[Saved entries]
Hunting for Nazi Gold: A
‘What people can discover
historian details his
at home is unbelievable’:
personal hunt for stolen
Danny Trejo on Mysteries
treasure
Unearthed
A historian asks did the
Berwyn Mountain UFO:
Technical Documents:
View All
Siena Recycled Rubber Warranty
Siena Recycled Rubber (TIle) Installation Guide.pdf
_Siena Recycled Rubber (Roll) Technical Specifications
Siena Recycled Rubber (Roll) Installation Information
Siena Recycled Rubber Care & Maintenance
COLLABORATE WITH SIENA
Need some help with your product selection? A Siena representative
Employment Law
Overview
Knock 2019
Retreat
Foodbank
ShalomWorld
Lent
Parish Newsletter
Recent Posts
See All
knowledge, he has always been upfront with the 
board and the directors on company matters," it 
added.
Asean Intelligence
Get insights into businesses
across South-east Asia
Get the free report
...
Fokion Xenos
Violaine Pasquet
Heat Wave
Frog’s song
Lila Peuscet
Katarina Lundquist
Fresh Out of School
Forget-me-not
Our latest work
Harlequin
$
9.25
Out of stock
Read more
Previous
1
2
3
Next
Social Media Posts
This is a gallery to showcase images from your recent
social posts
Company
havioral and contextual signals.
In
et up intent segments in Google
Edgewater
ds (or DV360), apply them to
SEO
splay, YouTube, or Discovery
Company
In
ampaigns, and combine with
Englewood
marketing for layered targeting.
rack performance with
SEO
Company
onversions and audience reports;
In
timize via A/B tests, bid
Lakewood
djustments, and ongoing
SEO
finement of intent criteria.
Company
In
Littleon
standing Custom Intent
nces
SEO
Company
...
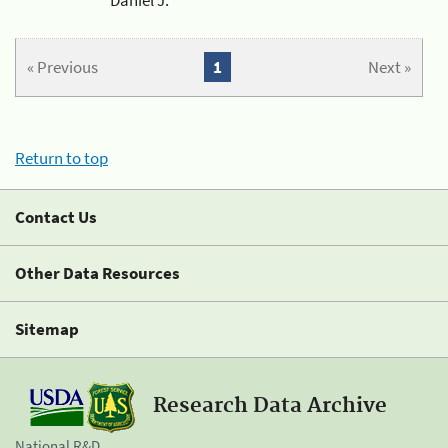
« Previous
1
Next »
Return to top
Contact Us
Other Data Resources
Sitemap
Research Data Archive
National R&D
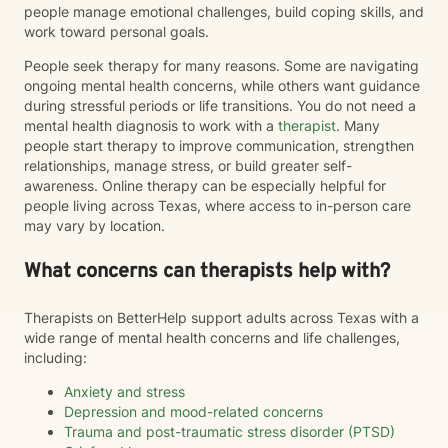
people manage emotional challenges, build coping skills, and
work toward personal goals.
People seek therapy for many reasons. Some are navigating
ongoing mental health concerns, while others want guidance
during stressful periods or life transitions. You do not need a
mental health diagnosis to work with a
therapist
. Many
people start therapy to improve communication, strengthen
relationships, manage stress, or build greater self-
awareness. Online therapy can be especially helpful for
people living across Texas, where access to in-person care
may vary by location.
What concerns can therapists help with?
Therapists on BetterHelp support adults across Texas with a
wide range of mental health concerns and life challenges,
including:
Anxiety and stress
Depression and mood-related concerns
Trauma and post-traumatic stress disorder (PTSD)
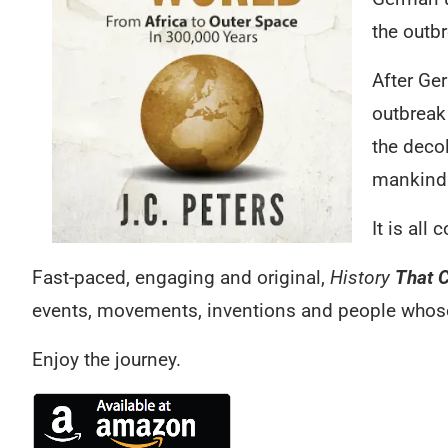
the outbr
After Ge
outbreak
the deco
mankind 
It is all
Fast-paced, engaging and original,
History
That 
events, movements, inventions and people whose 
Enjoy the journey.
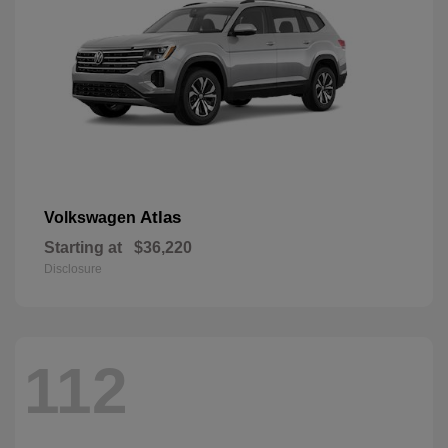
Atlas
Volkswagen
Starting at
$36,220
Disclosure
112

**EXERCISE DESCRIPTION**
Search the entries for the string "work" and collect each line that has it.

**ANSWER**
Our latest work
work toward personal goals.
mental health diagnosis to work with a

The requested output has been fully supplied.